Guernsey: Recognition Of Foreign Insolvency Office Holders In Guernsey

Last Updated: 22 September 2009

Introduction

Insolvency office holders appointed in foreign jurisdictions often need to come to Guernsey to recover assets of the insolvent entity which are being held in the jurisdiction. Part of that process will involve recognition of the officer holder's proceedings in question by the Royal Court of Guernsey ("Royal Court") which will then, in many circumstances, enable the office holder to take the recovery action in question as if it were his home jurisdiction. As Guernsey is not part of the European Union, and as it currently has no plans to adopt the UNCITRAL model law of cross- border insolvency, the foreign office holder has two options when seeking recognition from the Royal Court, depending in which foreign jurisdiction the insolvency proceedings have been opened.

Judicial International Cooperation

Under section 426 of the UK Insolvency Act 1986 ("1986 Act"), cooperation and reciprocal assistance in the insolvency arena between the various courts of the United Kingdom and other designated countries and territories is promoted and encouraged.
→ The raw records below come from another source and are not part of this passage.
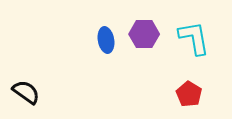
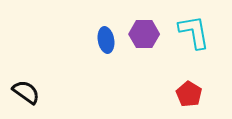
cyan L-shape: moved 6 px up
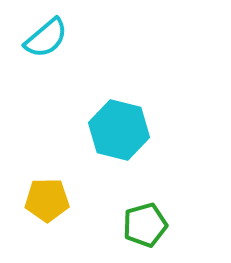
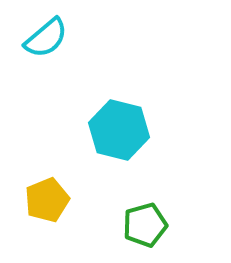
yellow pentagon: rotated 21 degrees counterclockwise
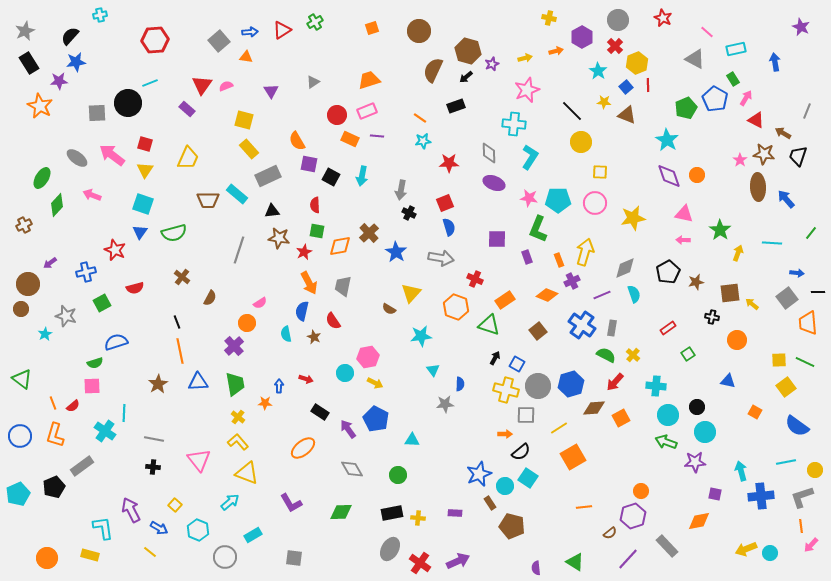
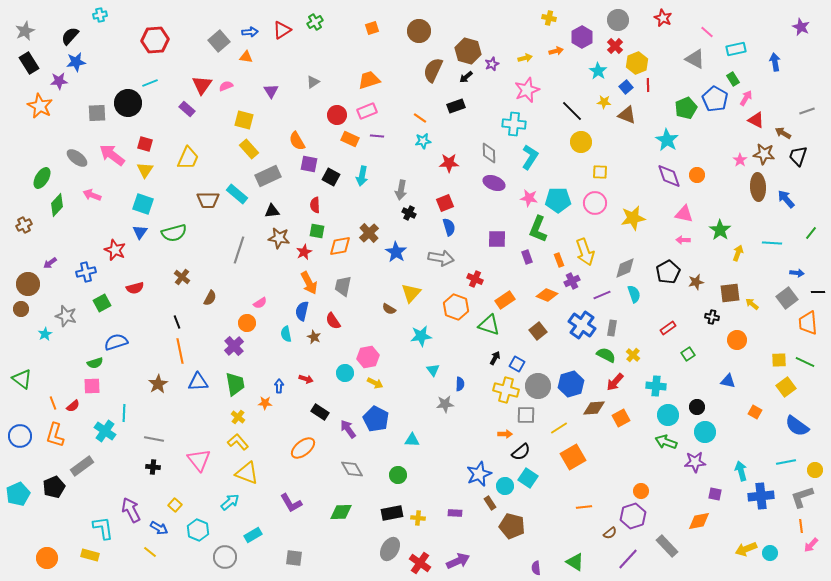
gray line at (807, 111): rotated 49 degrees clockwise
yellow arrow at (585, 252): rotated 144 degrees clockwise
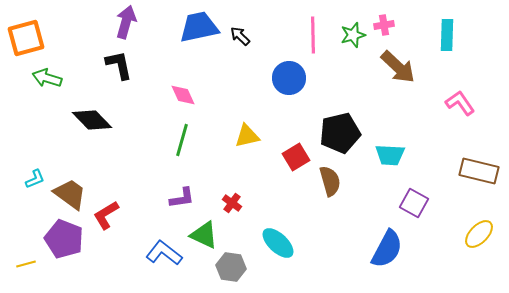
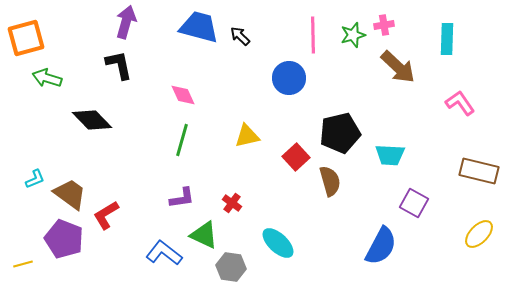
blue trapezoid: rotated 27 degrees clockwise
cyan rectangle: moved 4 px down
red square: rotated 12 degrees counterclockwise
blue semicircle: moved 6 px left, 3 px up
yellow line: moved 3 px left
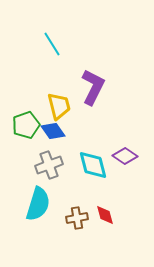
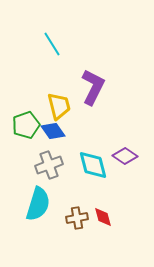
red diamond: moved 2 px left, 2 px down
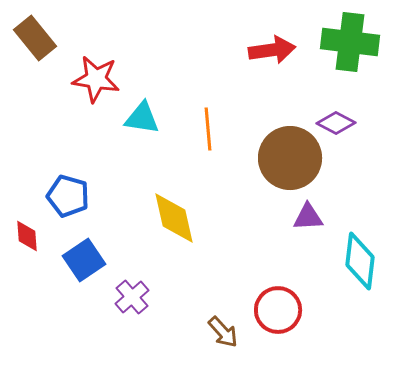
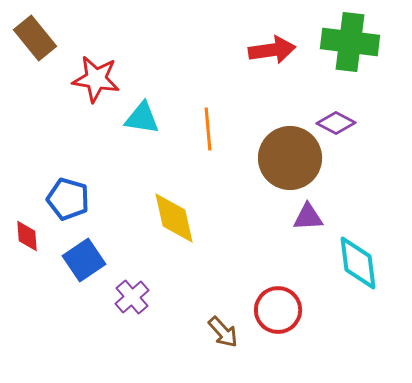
blue pentagon: moved 3 px down
cyan diamond: moved 2 px left, 2 px down; rotated 14 degrees counterclockwise
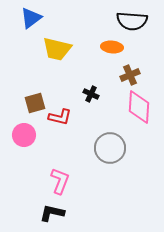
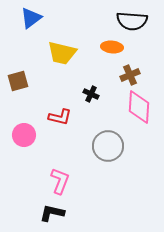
yellow trapezoid: moved 5 px right, 4 px down
brown square: moved 17 px left, 22 px up
gray circle: moved 2 px left, 2 px up
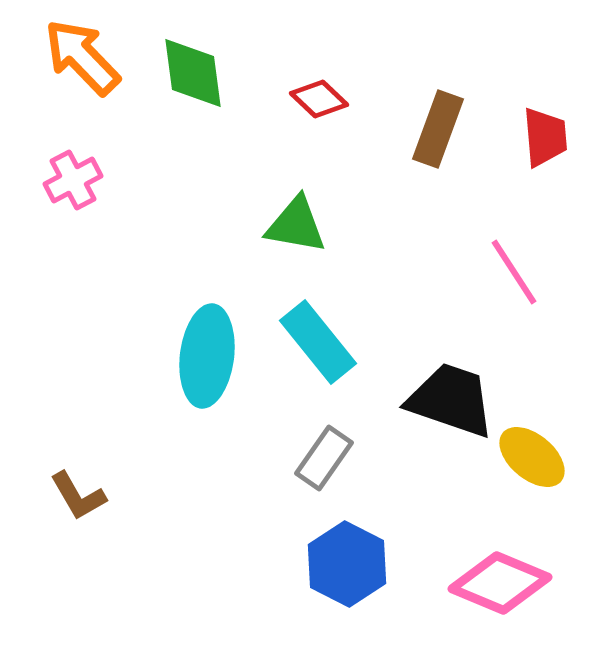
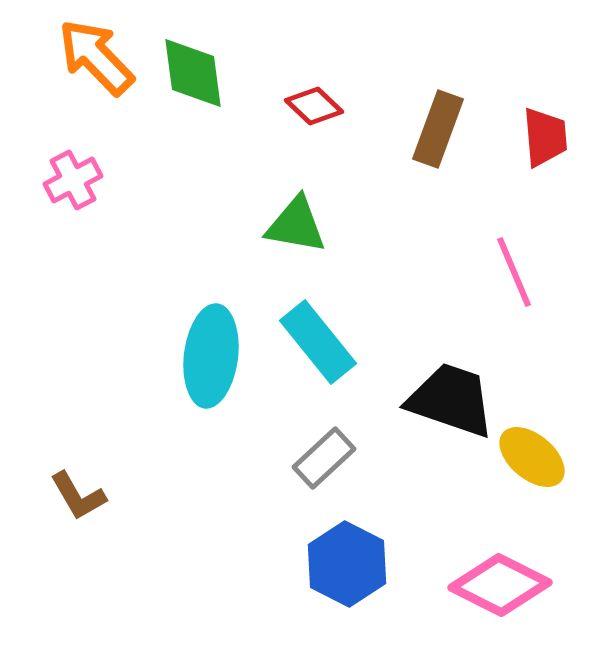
orange arrow: moved 14 px right
red diamond: moved 5 px left, 7 px down
pink line: rotated 10 degrees clockwise
cyan ellipse: moved 4 px right
gray rectangle: rotated 12 degrees clockwise
pink diamond: moved 2 px down; rotated 4 degrees clockwise
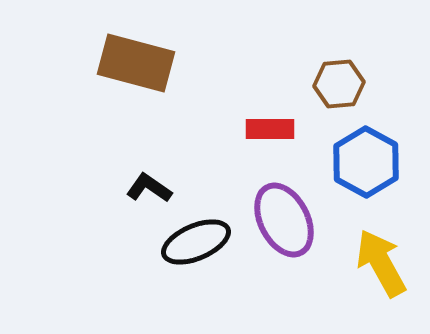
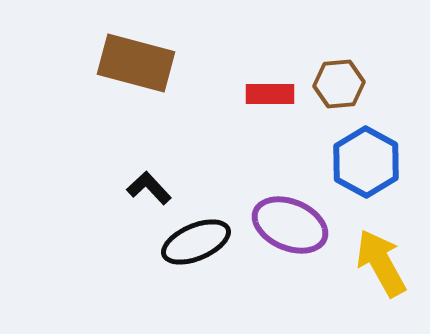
red rectangle: moved 35 px up
black L-shape: rotated 12 degrees clockwise
purple ellipse: moved 6 px right, 5 px down; rotated 40 degrees counterclockwise
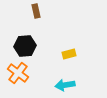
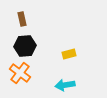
brown rectangle: moved 14 px left, 8 px down
orange cross: moved 2 px right
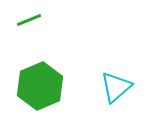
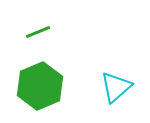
green line: moved 9 px right, 12 px down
The Insolvency Act 1986 (Guernsey) Order 1989 extended subsections (4), (5), (10) and (11) of section 426 to Guernsey which means that the Royal Court is empowered to provided judicial assistance on insolvency matters to any of the courts of England & Wales, Scotland, Northern Ireland, the Isle of Man, Jersey, Ireland, Australia, Canada, the Cayman Islands, British Virgin Islands, South Africa, New Zealand and various other territories.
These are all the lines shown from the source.